§ **Task requirements**: What is needed is a faithful transcription of all the data below, pictures excluded.

[Information shown]

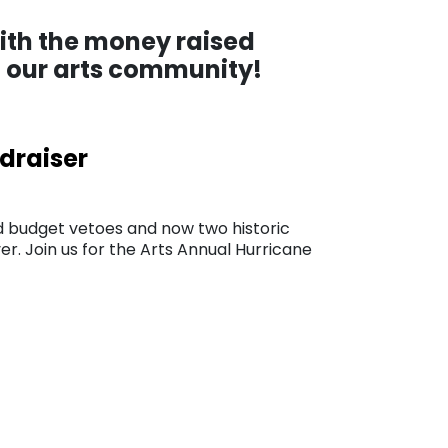
with the money raised
to our arts community!
ndraiser
 budget vetoes and now two historic
er. Join us for the Arts Annual Hurricane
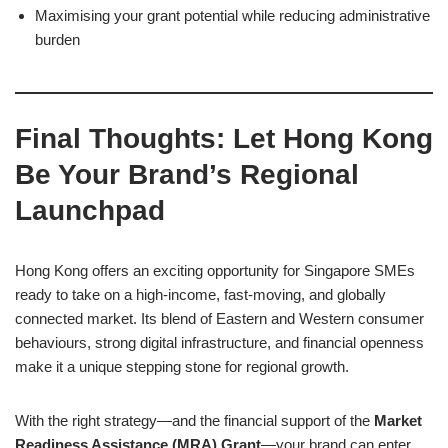
Maximising your grant potential while reducing administrative
burden
Final Thoughts: Let Hong Kong
Be Your Brand’s Regional
Launchpad
Hong Kong offers an exciting opportunity for Singapore SMEs
ready to take on a high-income, fast-moving, and globally
connected market. Its blend of Eastern and Western consumer
behaviours, strong digital infrastructure, and financial openness
make it a unique stepping stone for regional growth.
With the right strategy—and the financial support of the
Market
Readiness Assistance (MRA) Grant
—your brand can enter,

[/Information shown]

§ **Task response**:
with the money raised
to our arts community!
ndraiser
 budget vetoes and now two historic
er. Join us for the Arts Annual Hurricane
Maximising your grant potential while reducing administrative
burden
Final Thoughts: Let Hong Kong
Be Your Brand’s Regional
Launchpad
Hong Kong offers an exciting opportunity for Singapore SMEs
ready to take on a high-income, fast-moving, and globally
connected market. Its blend of Eastern and Western consumer
behaviours, strong digital infrastructure, and financial openness
make it a unique stepping stone for regional growth.
With the right strategy—and the financial support of the
Market
Readiness Assistance (MRA) Grant
—your brand can enter,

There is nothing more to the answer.